GIVEN RECORDS:
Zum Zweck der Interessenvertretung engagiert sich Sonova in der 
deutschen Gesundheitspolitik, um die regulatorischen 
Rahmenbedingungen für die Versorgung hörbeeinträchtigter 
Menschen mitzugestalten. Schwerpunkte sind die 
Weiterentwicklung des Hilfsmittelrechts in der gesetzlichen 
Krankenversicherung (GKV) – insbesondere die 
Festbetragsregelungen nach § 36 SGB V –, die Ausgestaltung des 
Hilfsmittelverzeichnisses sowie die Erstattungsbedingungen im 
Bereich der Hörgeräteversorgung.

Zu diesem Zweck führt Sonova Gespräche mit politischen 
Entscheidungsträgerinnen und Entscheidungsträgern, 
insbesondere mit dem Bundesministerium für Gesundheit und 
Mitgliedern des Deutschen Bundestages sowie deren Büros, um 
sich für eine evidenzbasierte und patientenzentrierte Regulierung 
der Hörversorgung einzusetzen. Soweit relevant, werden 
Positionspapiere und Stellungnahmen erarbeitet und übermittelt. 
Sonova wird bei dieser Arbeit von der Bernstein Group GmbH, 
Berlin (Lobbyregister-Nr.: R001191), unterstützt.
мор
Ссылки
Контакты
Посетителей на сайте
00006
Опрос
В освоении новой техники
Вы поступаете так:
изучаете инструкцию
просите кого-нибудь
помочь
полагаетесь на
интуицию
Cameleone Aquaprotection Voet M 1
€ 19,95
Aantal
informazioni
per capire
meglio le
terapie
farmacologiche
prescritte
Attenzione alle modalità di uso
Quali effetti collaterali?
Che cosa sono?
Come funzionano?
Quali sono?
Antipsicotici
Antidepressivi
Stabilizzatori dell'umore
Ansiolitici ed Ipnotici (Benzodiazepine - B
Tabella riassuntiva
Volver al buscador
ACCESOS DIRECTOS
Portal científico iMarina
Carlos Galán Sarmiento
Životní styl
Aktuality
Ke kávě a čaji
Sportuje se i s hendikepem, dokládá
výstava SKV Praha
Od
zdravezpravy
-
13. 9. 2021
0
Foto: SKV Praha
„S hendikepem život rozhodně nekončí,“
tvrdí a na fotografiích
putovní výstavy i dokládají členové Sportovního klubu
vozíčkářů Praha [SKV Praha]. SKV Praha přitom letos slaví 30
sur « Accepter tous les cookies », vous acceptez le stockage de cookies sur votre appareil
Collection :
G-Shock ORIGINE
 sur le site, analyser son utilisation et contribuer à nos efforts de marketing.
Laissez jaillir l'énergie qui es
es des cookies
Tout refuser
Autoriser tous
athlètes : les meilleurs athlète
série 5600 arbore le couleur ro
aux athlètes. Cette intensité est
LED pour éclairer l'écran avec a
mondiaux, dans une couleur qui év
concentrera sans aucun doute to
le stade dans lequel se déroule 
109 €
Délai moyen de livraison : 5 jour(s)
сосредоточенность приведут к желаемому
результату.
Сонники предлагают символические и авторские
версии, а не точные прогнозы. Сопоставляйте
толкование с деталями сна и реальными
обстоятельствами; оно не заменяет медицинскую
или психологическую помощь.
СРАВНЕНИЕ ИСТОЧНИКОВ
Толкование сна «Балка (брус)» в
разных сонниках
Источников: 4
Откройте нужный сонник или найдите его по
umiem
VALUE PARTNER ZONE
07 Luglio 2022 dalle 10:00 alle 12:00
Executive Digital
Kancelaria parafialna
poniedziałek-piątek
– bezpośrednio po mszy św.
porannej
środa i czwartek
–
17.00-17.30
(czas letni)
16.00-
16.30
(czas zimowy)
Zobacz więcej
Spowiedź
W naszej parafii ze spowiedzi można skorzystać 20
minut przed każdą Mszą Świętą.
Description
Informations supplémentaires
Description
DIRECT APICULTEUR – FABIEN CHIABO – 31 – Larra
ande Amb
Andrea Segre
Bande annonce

TASK INSTRUCTIONS:
Each line from the top of the material above, through the one that contains "Sonova wird bei", should be restated word for word.

ANSWER AREA:
Zum Zweck der Interessenvertretung engagiert sich Sonova in der 
deutschen Gesundheitspolitik, um die regulatorischen 
Rahmenbedingungen für die Versorgung hörbeeinträchtigter 
Menschen mitzugestalten. Schwerpunkte sind die 
Weiterentwicklung des Hilfsmittelrechts in der gesetzlichen 
Krankenversicherung (GKV) – insbesondere die 
Festbetragsregelungen nach § 36 SGB V –, die Ausgestaltung des 
Hilfsmittelverzeichnisses sowie die Erstattungsbedingungen im 
Bereich der Hörgeräteversorgung.

Zu diesem Zweck führt Sonova Gespräche mit politischen 
Entscheidungsträgerinnen und Entscheidungsträgern, 
insbesondere mit dem Bundesministerium für Gesundheit und 
Mitgliedern des Deutschen Bundestages sowie deren Büros, um 
sich für eine evidenzbasierte und patientenzentrierte Regulierung 
der Hörversorgung einzusetzen. Soweit relevant, werden 
Positionspapiere und Stellungnahmen erarbeitet und übermittelt. 
Sonova wird bei dieser Arbeit von der Bernstein Group GmbH, 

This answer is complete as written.